*PROBLEM TO WORK ON:* After finding the line with "an.cat.sogP.13505_san.cat.sogP.13015" in the entries below, retype exactly each line from there through the line with "письменного разрешения редакции.", including that final line.

*PROVIDED RECORDS:*

╭──

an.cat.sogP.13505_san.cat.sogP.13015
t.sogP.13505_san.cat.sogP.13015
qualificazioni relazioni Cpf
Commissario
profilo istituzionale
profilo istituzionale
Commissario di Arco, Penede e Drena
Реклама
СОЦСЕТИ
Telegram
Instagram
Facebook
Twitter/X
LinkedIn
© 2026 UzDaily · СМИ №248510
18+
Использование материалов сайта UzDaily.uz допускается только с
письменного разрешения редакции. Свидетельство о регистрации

╰──
╭──

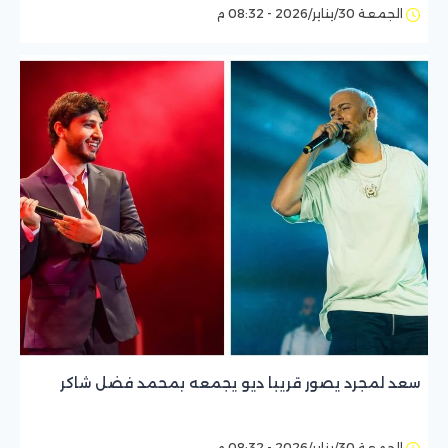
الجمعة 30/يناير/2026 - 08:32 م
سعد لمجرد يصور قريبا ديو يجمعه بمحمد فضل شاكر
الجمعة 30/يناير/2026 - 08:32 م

╰──
╭──

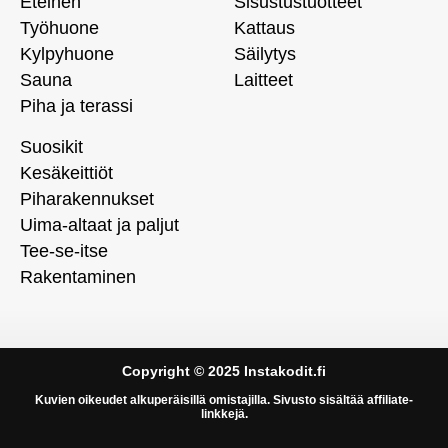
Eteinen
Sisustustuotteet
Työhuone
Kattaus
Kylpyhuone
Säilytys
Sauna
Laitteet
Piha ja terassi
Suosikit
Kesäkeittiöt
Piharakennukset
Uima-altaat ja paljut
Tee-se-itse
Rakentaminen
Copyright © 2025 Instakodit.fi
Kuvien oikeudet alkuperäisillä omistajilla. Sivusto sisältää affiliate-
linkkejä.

╰──

*ANSWER SPACE:*
an.cat.sogP.13505_san.cat.sogP.13015
t.sogP.13505_san.cat.sogP.13015
qualificazioni relazioni Cpf
Commissario
profilo istituzionale
profilo istituzionale
Commissario di Arco, Penede e Drena
Реклама
СОЦСЕТИ
Telegram
Instagram
Facebook
Twitter/X
LinkedIn
© 2026 UzDaily · СМИ №248510
18+
Использование материалов сайта UzDaily.uz допускается только с
письменного разрешения редакции. Свидетельство о регистрации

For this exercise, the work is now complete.